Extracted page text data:

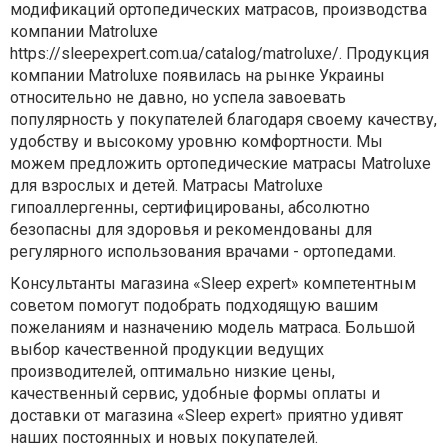
модификаций ортопедических матрасов, производства
компании Matroluxe
https://sleepexpert.com.ua/catalog/matroluxe/. Продукция
компании Matroluxe появилась на рынке Украины
относительно не давно, но успела завоевать
популярность у покупателей благодаря своему качеству,
удобству и высокому уровню комфортности. Мы
можем предложить ортопедические матрасы Matroluxe
для взрослых и детей. Матрасы Matroluxe
гипоаллергенны, сертифицированы, абсолютно
безопасны для здоровья и рекомендованы для
регулярного использования врачами - ортопедами.
Консультанты магазина «Sleep expert» компетентным
советом помогут подобрать подходящую вашим
пожеланиям и назначению модель матраса. Большой
выбор качественной продукции ведущих
производителей, оптимально низкие цены,
качественный сервис, удобные формы оплаты и
доставки от магазина «Sleep expert» приятно удивят
наших постоянных и новых покупателей.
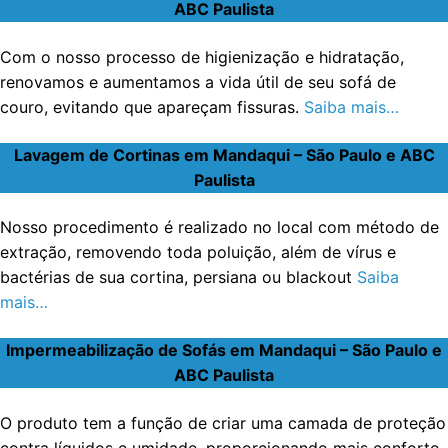
ABC Paulista
Com o nosso processo de higienização e hidratação,
renovamos e aumentamos a vida útil de seu sofá de
couro, evitando que apareçam fissuras.
Saiba mais…
Lavagem de Cortinas em Mandaqui – São Paulo e ABC
Paulista
Nosso procedimento é realizado no local com método de
extração, removendo toda poluição, além de vírus e
bactérias de sua cortina, persiana ou blackout
Saiba
mais…
Impermeabilização de Sofás em Mandaqui – São Paulo e
ABC Paulista
O produto tem a função de criar uma camada de proteção
contra líquidos e umidade, proporcionando mais conforto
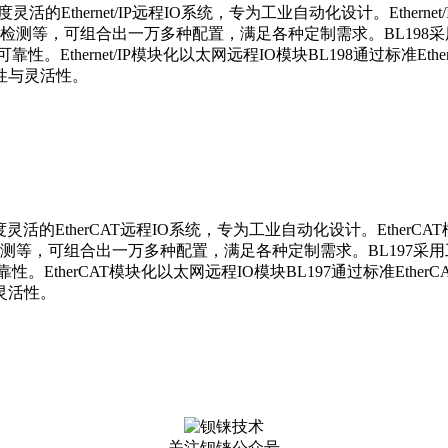
款高度灵活的Ethernet/IP远程IO系统，专为工业自动化设计。Ether
度检测等，可组合出一万多种配置，满足各种定制需求。BL19
。Ethernet/IP模块化以太网远程IO模块BL198通过标准Ethe
性与灵活性。
高度灵活的EtherCAT远程IO系统，专为工业自动化设计。EtherC
检测等，可组合出一万多种配置，满足各种定制需求。BL197
。EtherCAT模块化以太网远程IO模块BL197通过标准Ethe
灵活性。
关注钡铼公众号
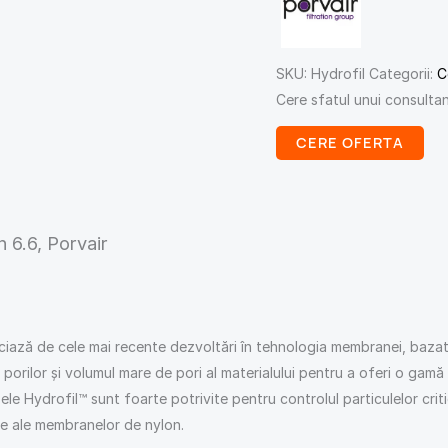
SKU:
Hydrofil
Categorii:
C
Cere sfatul unui consulta
CERE OFERTA
 6.6, Porvair
iciază de cele mai recente dezvoltări în tehnologia membranei, baza
porilor și volumul mare de pori al materialului pentru a oferi o gamă
șele Hydrofil™ sunt foarte potrivite pentru controlul particulelor cri
une ale membranelor de nylon.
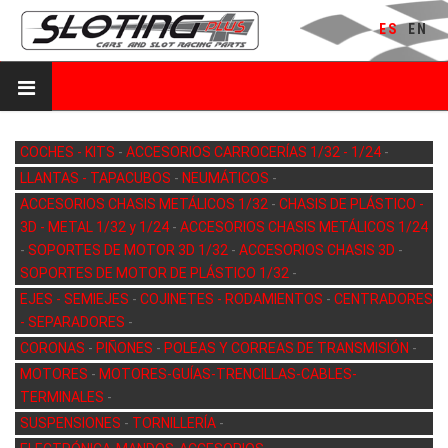
ES
EN
COCHES - KITS
-
ACCESORIOS CARROCERÍAS 1/32 - 1/24
-
LLANTAS - TAPACUBOS
-
NEUMÁTICOS
-
ACCESORIOS CHASIS METÁLICOS 1/32
-
CHASIS DE PLÁSTICO -
3D - METAL 1/32 y 1/24
-
ACCESORIOS CHASIS METÁLICOS 1/24
-
SOPORTES DE MOTOR 3D 1/32
-
ACCESORIOS CHASIS 3D
-
SOPORTES DE MOTOR DE PLÁSTICO 1/32
-
EJES - SEMIEJES
-
COJINETES - RODAMIENTOS
-
CENTRADORES
- SEPARADORES
-
CORONAS
-
PIÑONES
-
POLEAS Y CORREAS DE TRANSMISIÓN
-
MOTORES
-
MOTORES-GUÍAS-TRENCILLAS-CABLES-
TERMINALES
-
SUSPENSIONES
-
TORNILLERÍA
-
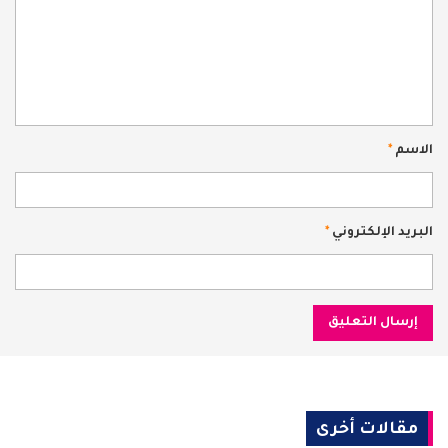
الاسم
*
البريد الإلكتروني
*
مقالات أخرى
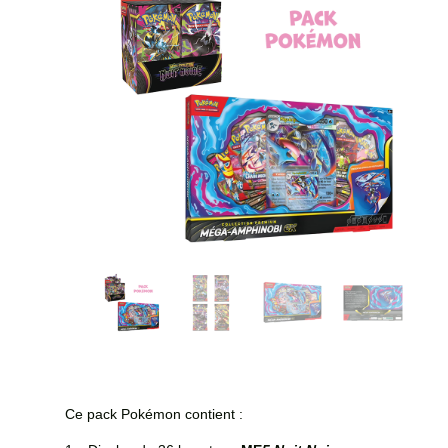
Ce pack Pokémon contient :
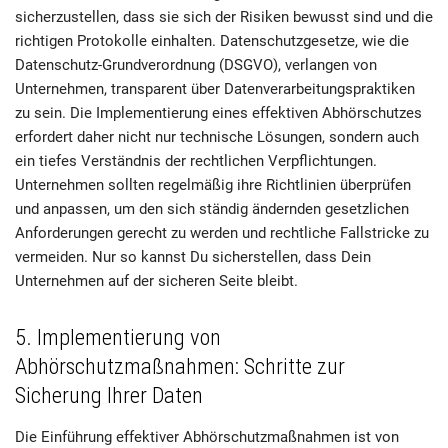
sicherzustellen, dass sie sich der Risiken bewusst sind und die
richtigen Protokolle einhalten. Datenschutzgesetze, wie die
Datenschutz-Grundverordnung (DSGVO), verlangen von
Unternehmen, transparent über Datenverarbeitungspraktiken
zu sein. Die Implementierung eines effektiven Abhörschutzes
erfordert daher nicht nur technische Lösungen, sondern auch
ein tiefes Verständnis der rechtlichen Verpflichtungen.
Unternehmen sollten regelmäßig ihre Richtlinien überprüfen
und anpassen, um den sich ständig ändernden gesetzlichen
Anforderungen gerecht zu werden und rechtliche Fallstricke zu
vermeiden. Nur so kannst Du sicherstellen, dass Dein
Unternehmen auf der sicheren Seite bleibt.
5. Implementierung von
Abhörschutzmaßnahmen: Schritte zur
Sicherung Ihrer Daten
Die Einführung effektiver Abhörschutzmaßnahmen ist von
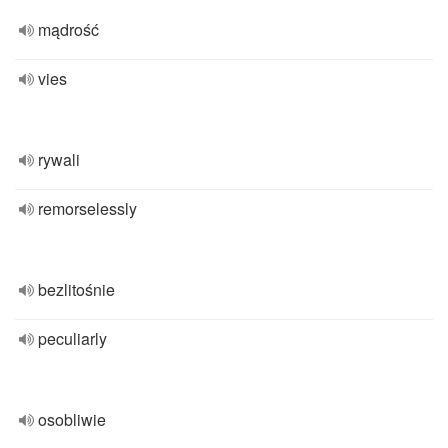
mądrość
vies
rywali
remorselessly
bezlitośnie
peculiarly
osobliwie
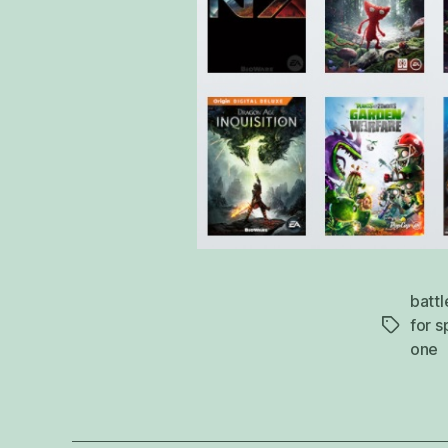
battl
for 
tags
one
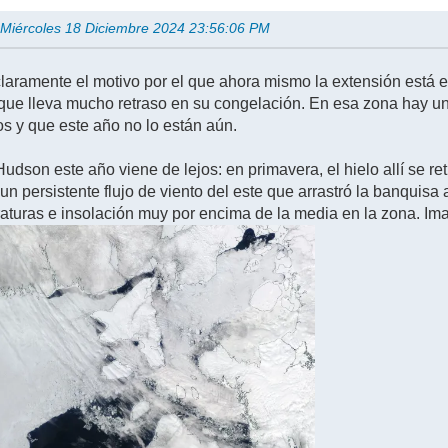
n Miércoles 18 Diciembre 2024 23:56:06 PM
aramente el motivo por el que ahora mismo la extensión está en 
que lleva mucho retraso en su congelación. En esa zona hay 
s y que este año no lo están aún.
udson este año viene de lejos: en primavera, el hielo allí se re
 persistente flujo de viento del este que arrastró la banquisa a
aturas e insolación muy por encima de la media en la zona. Im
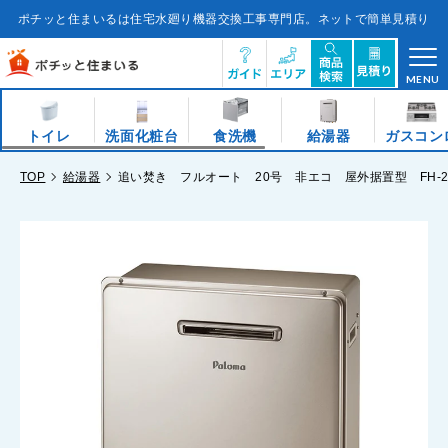
コ
ン
ポチッと住まいるは住宅水廻り機器交換工事専門店。ネットで簡単見積り
テ
ン
ツ
に
ス
キ
MENU
ッ
プ
す
る
トイレ
洗面化粧台
食洗機
給湯器
ガスコン
TOP
給湯器
追い焚き フルオート 20号 非エコ 屋外据置型 FH-20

▸ Exercise prompt
What you need to produce is an exact copy of the entries above, limited to the lines from the one with "доставки от магазина" up to and including the one with "zu sein. Die", without pictures.

▸ Expected answer
доставки от магазина «Sleep expert» приятно удивят
наших постоянных и новых покупателей.
ABC Paulista
Com o nosso processo de higienização e hidratação,
renovamos e aumentamos a vida útil de seu sofá de
couro, evitando que apareçam fissuras.
Saiba mais…
Lavagem de Cortinas em Mandaqui – São Paulo e ABC
Paulista
Nosso procedimento é realizado no local com método de
extração, removendo toda poluição, além de vírus e
bactérias de sua cortina, persiana ou blackout
Saiba
mais…
Impermeabilização de Sofás em Mandaqui – São Paulo e
ABC Paulista
O produto tem a função de criar uma camada de proteção
contra líquidos e umidade, proporcionando mais conforto
款高度灵活的Ethernet/IP远程IO系统，专为工业自动化设计。Ether
度检测等，可组合出一万多种配置，满足各种定制需求。BL19
。Ethernet/IP模块化以太网远程IO模块BL198通过标准Ethe
性与灵活性。
高度灵活的EtherCAT远程IO系统，专为工业自动化设计。EtherC
检测等，可组合出一万多种配置，满足各种定制需求。BL197
。EtherCAT模块化以太网远程IO模块BL197通过标准Ethe
灵活性。
关注钡铼公众号
SKU:
Hydrofil
Categorii:
C
Cere sfatul unui consulta
CERE OFERTA
 6.6, Porvair
iciază de cele mai recente dezvoltări în tehnologia membranei, baza
porilor și volumul mare de pori al materialului pentru a oferi o gamă
șele Hydrofil™ sunt foarte potrivite pentru controlul particulelor cri
une ale membranelor de nylon.
ES
EN
COCHES - KITS
-
ACCESORIOS CARROCERÍAS 1/32 - 1/24
-
LLANTAS - TAPACUBOS
-
NEUMÁTICOS
-
ACCESORIOS CHASIS METÁLICOS 1/32
-
CHASIS DE PLÁSTICO -
3D - METAL 1/32 y 1/24
-
ACCESORIOS CHASIS METÁLICOS 1/24
-
SOPORTES DE MOTOR 3D 1/32
-
ACCESORIOS CHASIS 3D
-
SOPORTES DE MOTOR DE PLÁSTICO 1/32
-
EJES - SEMIEJES
-
COJINETES - RODAMIENTOS
-
CENTRADORES
- SEPARADORES
-
CORONAS
-
PIÑONES
-
POLEAS Y CORREAS DE TRANSMISIÓN
-
MOTORES
-
MOTORES-GUÍAS-TRENCILLAS-CABLES-
TERMINALES
-
SUSPENSIONES
-
TORNILLERÍA
-
الاسم
*
البريد الإلكتروني
*
مقالات أخرى
Ce pack Pokémon contient :
sicherzustellen, dass sie sich der Risiken bewusst sind und die
richtigen Protokolle einhalten. Datenschutzgesetze, wie die
Datenschutz-Grundverordnung (DSGVO), verlangen von
Unternehmen, transparent über Datenverarbeitungspraktiken
zu sein. Die Implementierung eines effektiven Abhörschutzes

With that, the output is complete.